A total of 40% of board appointments are made without any formal process, and more than half go to candidates already known to the organisation. This is despite almost two-thirds of boards prioritising widening the skill sets of board members, according to the Harvey Nash Board Report 2016/17 in association with London Business School’s Leadership Institute.
The research, representing the views of more than 650 non-executive directors from Asia Pacific, UK and the Nordics, also finds that just over a quarter (26%) of respondents have never undergone an external board evaluation. In Asia, that number rises to 45%.
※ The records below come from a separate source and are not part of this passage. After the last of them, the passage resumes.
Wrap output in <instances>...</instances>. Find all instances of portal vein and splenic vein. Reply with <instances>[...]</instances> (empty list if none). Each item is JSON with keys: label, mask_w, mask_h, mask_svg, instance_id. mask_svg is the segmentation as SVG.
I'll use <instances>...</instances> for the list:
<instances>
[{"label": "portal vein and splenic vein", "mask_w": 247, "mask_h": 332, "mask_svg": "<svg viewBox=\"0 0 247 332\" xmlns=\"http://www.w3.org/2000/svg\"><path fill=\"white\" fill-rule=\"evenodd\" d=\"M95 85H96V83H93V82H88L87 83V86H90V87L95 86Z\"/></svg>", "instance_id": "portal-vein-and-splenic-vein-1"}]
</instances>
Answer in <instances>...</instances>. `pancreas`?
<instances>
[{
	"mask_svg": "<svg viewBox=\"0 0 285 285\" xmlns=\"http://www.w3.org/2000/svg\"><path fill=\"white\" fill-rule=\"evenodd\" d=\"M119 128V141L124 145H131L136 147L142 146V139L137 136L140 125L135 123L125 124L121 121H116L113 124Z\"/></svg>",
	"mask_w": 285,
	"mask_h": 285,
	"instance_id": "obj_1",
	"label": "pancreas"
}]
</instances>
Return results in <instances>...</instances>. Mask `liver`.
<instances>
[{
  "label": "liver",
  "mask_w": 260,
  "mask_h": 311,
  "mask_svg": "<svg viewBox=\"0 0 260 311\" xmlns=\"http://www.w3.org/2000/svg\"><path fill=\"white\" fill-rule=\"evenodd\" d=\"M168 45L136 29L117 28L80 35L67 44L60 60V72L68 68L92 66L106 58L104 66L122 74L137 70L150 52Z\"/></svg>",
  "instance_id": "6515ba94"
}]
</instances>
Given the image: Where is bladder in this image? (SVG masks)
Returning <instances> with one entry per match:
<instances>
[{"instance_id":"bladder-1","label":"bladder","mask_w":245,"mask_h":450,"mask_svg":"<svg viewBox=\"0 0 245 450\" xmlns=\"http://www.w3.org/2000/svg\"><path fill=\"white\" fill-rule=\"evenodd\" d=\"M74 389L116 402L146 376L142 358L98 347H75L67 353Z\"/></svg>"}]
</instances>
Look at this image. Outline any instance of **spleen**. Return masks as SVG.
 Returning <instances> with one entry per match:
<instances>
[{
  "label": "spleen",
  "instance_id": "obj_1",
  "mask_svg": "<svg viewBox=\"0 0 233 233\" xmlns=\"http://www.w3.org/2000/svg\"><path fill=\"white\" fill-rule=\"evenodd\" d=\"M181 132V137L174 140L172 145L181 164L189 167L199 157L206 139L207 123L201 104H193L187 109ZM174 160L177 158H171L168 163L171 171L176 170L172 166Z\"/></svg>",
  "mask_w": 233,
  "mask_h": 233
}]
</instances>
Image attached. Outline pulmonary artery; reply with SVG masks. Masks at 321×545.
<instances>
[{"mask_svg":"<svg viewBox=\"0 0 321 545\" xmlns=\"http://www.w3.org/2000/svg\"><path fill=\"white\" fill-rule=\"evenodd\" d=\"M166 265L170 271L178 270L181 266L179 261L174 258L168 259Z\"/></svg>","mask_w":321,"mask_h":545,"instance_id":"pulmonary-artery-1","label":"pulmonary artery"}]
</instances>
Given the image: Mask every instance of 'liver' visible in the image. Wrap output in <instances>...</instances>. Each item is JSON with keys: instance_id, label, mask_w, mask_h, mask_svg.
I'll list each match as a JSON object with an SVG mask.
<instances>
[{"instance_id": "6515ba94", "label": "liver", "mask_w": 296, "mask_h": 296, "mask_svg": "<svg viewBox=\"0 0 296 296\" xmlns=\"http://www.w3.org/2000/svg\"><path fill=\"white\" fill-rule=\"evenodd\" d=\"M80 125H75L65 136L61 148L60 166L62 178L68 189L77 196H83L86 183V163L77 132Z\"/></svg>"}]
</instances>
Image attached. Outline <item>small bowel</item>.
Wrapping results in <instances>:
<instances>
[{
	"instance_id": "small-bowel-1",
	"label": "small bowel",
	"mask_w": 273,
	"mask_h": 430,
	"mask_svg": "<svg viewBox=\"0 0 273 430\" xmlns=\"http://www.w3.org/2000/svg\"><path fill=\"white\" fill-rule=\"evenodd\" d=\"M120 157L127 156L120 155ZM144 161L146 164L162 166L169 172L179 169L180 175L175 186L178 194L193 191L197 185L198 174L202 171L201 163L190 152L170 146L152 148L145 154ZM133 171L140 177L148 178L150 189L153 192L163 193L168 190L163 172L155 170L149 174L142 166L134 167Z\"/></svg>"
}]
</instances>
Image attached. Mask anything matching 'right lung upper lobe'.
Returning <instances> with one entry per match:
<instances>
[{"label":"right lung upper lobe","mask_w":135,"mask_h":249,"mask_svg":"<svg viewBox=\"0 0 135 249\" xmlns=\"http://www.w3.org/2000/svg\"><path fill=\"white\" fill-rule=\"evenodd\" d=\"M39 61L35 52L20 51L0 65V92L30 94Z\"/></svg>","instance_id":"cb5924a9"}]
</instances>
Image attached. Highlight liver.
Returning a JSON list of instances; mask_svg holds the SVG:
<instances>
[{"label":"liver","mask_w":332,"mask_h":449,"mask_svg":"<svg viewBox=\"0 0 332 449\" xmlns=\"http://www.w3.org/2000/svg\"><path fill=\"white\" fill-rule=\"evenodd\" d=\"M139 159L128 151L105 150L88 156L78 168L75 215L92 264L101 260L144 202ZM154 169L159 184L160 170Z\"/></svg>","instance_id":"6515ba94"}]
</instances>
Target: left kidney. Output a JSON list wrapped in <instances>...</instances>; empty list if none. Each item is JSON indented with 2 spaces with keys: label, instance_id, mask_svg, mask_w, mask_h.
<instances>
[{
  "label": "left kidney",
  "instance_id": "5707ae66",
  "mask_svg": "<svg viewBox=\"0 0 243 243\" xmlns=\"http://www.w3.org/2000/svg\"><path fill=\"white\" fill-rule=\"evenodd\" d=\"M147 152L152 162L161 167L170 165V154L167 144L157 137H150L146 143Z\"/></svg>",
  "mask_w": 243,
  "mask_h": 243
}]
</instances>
Diversity and inclusion is a far thought at this rate, with only 29% of respondents creating succession plans focused on populating the board talent pipeline with a richer mix of backgrounds and experience.
Key survey findings:
- 63% of boards are actively pursuing more diverse functional expertise
- 48% of boards are actively pursuing gender diversity
- Other areas of diversity actively pursued by boards: International expertise 37% | Age 24% | Ethnicity 23% | Culture 21% | Academic background 14% | Social background 5% | Lesbian, Gay, Bisexual and Transgender 3%
Specifically in Asia Pacific, the diversity of thought and effectiveness of boards is affected by the form of company ownership and the usage of personal networks over external talent pools.
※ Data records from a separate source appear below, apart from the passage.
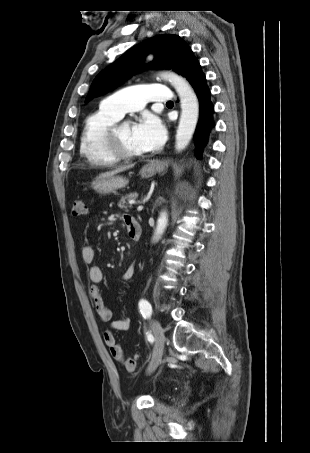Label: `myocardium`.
I'll list each match as a JSON object with an SVG mask.
<instances>
[{"instance_id": "obj_1", "label": "myocardium", "mask_w": 310, "mask_h": 453, "mask_svg": "<svg viewBox=\"0 0 310 453\" xmlns=\"http://www.w3.org/2000/svg\"><path fill=\"white\" fill-rule=\"evenodd\" d=\"M125 123L126 122H116L113 126L110 127L104 138L105 147L107 151L119 161H132L141 159L144 157L143 153L136 154L127 152L122 145L119 137V129Z\"/></svg>"}]
</instances>
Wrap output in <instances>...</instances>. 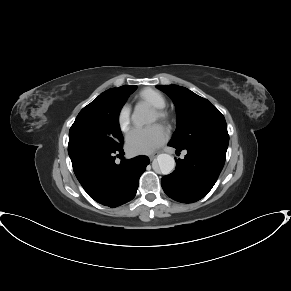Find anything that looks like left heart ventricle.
Wrapping results in <instances>:
<instances>
[{"label":"left heart ventricle","mask_w":291,"mask_h":291,"mask_svg":"<svg viewBox=\"0 0 291 291\" xmlns=\"http://www.w3.org/2000/svg\"><path fill=\"white\" fill-rule=\"evenodd\" d=\"M155 121H157V116H156V114L153 112V113H152V116H151V120H150V122L153 123V122H155Z\"/></svg>","instance_id":"obj_1"}]
</instances>
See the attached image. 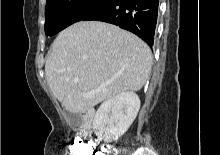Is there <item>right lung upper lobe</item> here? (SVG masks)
<instances>
[{"label":"right lung upper lobe","instance_id":"1","mask_svg":"<svg viewBox=\"0 0 220 155\" xmlns=\"http://www.w3.org/2000/svg\"><path fill=\"white\" fill-rule=\"evenodd\" d=\"M52 0H47V2L46 3H49V2H51Z\"/></svg>","mask_w":220,"mask_h":155}]
</instances>
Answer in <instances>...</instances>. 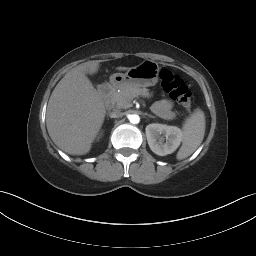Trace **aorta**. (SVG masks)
<instances>
[{
    "label": "aorta",
    "instance_id": "obj_1",
    "mask_svg": "<svg viewBox=\"0 0 256 256\" xmlns=\"http://www.w3.org/2000/svg\"><path fill=\"white\" fill-rule=\"evenodd\" d=\"M128 119L132 124H138L140 121V117L137 114L129 115Z\"/></svg>",
    "mask_w": 256,
    "mask_h": 256
}]
</instances>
Unlike other regions, APAC respondents were the most likely to be discussing current financial performance and managing shareholder expectations in the boardroom. They were one of the regions least concerned with corporate reputation and brand; ‘mergers and acquisitions’ were also low on the agenda.
When it comes to the types of diversity that are desirable, the APAC respondents are less likely to seek either gender diversity or functional expertise than their UK or Nordic counterparts. They place a higher weight on diversity through cultural and academic backgrounds.
When it comes to measuring the effectiveness of the board, APAC respondents were by far the least likely to have never had a formal board evaluation (46% vs 26% of all regions).
Despite being the region least satisfied with the available talent pool, two-thirds of APAC boards are appointing new non-executives that are already known to the board. Furthermore, they were significantly less likely to use a formal assessment process when appointing these members.